Given the grave threats that we face, our national security agencies must have the capability to gather intelligence and track down terrorists before they strike, while respecting the rule of law and the privacy and civil liberties of the American people. There is also little doubt that the Bush Administration, with the cooperation of major telecommunications companies, has abused that authority and undermined the Constitution by intercepting the communications of innocent Americans without their knowledge or the required court orders.
That is why last year I opposed the so-called Protect America Act, which expanded the surveillance powers of the government without sufficient independent oversight to protect the privacy and civil liberties of innocent Americans. I have also opposed the granting of retroactive immunity to those who were allegedly complicit in acts of illegal spying in the past.
After months of negotiation, the House today passed a compromise that, while far from perfect, is a marked improvement over last year's Protect America Act.

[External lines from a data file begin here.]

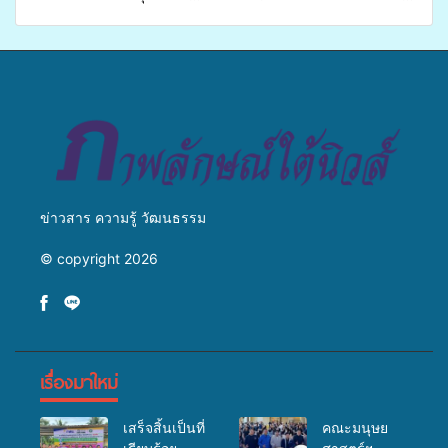
เปิดเวทีเสริมองค์ความรู้เครือ
ศิครินทร์ หาดใหญ่ จัดกิจกรรม
ข่ายสื่อสารองค์กร ระดมสมอง
แพทย์เคลื่อนที่ ประจำปี 2569
วางแนวทางการทำงาน ปูทาง
สู่การสร้างภาพลักษณ์ที่ดีของ
มหาวิทยาลัย
ข่าวสาร ความรู้ วัฒนธรรม
© copyright 2026
เรื่องมาใหม่
เสร็จสิ้นเป็นที่
คณะมนุษย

Under this compromise legislation, an important tool in the fight against terrorism will continue, but the President's illegal program of warrantless surveillance will be over. It restores FISA and existing criminal wiretap statutes as the exclusive means to conduct surveillance – making it clear that the President cannot circumvent the law and disregard the civil liberties of the American people. It also firmly re-establishes basic judicial oversight over all domestic surveillance in the future. It does, however, grant retroactive immunity, and I will work in the Senate to remove this provision so that we can seek full accountability for past offenses. But this compromise guarantees a thorough review by the Inspectors General of our national security agencies to determine what took place in the past, and ensures that there will be accountability going forward. By demanding oversight and accountability, a grassroots movement of Americans has helped yield a bill that is far better than the Protect America Act.
It is not all that I would want. But given the legitimate threats we face, providing effective intelligence collection tools with appropriate safeguards is too important to delay. So I support the compromise, but do so with a firm pledge that as President, I will carefully monitor the program, review the report by the Inspectors General, and work with the Congress to take any additional steps I deem necessary to protect the lives – and the liberty – of the American people.
I guess we deserve whatever we get come January, more of the same McCain, or no change Obama. Is there a lesser of 2 evils?